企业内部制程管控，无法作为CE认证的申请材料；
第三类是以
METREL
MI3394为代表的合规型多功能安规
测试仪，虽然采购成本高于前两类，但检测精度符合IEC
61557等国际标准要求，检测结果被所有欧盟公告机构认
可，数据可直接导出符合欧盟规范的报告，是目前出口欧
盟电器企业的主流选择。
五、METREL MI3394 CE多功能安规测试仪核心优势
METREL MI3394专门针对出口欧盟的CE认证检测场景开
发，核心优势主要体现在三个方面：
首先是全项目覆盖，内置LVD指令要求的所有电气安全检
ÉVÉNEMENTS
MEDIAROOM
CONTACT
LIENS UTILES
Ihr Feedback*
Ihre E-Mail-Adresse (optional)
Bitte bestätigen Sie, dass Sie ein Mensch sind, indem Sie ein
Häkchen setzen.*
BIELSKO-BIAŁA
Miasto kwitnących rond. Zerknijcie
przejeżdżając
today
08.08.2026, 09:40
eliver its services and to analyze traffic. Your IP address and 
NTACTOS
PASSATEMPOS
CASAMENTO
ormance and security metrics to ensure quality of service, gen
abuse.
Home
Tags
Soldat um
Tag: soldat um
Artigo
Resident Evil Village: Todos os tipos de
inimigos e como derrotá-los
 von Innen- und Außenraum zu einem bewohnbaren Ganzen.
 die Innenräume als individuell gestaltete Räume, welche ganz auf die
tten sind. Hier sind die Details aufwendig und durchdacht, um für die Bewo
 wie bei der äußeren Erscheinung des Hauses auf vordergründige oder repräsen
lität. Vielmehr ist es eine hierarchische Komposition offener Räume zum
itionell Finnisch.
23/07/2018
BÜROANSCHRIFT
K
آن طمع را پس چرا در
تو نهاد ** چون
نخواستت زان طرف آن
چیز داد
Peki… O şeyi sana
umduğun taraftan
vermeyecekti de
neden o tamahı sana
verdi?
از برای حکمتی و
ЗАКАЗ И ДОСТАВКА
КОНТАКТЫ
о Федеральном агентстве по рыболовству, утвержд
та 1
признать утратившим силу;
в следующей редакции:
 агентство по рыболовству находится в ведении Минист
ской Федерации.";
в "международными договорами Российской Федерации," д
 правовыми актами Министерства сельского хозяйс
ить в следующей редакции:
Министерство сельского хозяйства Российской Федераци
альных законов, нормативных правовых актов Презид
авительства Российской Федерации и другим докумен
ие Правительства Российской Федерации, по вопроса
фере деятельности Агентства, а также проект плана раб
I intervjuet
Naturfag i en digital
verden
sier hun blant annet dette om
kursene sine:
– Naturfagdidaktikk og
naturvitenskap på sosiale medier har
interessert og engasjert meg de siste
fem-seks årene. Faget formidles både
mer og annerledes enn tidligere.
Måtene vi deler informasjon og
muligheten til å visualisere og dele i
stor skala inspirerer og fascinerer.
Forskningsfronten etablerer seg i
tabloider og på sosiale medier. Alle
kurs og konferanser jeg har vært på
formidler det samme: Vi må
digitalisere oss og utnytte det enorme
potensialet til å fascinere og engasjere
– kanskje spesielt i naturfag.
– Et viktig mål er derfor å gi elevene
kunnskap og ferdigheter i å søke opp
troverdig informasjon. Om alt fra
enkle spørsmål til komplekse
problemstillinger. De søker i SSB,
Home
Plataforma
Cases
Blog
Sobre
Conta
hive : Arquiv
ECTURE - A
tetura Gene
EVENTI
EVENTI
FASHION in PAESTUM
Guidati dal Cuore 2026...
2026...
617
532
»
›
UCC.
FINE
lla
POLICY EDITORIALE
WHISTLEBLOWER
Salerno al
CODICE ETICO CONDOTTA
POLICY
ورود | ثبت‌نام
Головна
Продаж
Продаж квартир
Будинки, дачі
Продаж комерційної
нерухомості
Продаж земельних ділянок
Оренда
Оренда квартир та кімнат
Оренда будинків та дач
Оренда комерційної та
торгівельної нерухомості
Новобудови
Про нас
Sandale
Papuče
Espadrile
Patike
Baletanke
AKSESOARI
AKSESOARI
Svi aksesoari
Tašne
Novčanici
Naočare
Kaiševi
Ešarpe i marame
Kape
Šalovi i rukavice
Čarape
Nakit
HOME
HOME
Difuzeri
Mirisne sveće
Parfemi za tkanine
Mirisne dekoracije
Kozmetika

■ **Problem statement**:
Give only the lines from the one holding "inimigos e como derrotá-los" through the one holding "Министерство сельского хозяйства", each restated exactly as it appears above.

■ **Answer to this problem**:
inimigos e como derrotá-los
 von Innen- und Außenraum zu einem bewohnbaren Ganzen.
 die Innenräume als individuell gestaltete Räume, welche ganz auf die
tten sind. Hier sind die Details aufwendig und durchdacht, um für die Bewo
 wie bei der äußeren Erscheinung des Hauses auf vordergründige oder repräsen
lität. Vielmehr ist es eine hierarchische Komposition offener Räume zum
itionell Finnisch.
23/07/2018
BÜROANSCHRIFT
K
آن طمع را پس چرا در
تو نهاد ** چون
نخواستت زان طرف آن
چیز داد
Peki… O şeyi sana
umduğun taraftan
vermeyecekti de
neden o tamahı sana
verdi?
از برای حکمتی و
ЗАКАЗ И ДОСТАВКА
КОНТАКТЫ
о Федеральном агентстве по рыболовству, утвержд
та 1
признать утратившим силу;
в следующей редакции:
 агентство по рыболовству находится в ведении Минист
ской Федерации.";
в "международными договорами Российской Федерации," д
 правовыми актами Министерства сельского хозяйс
ить в следующей редакции:
Министерство сельского хозяйства Российской Федераци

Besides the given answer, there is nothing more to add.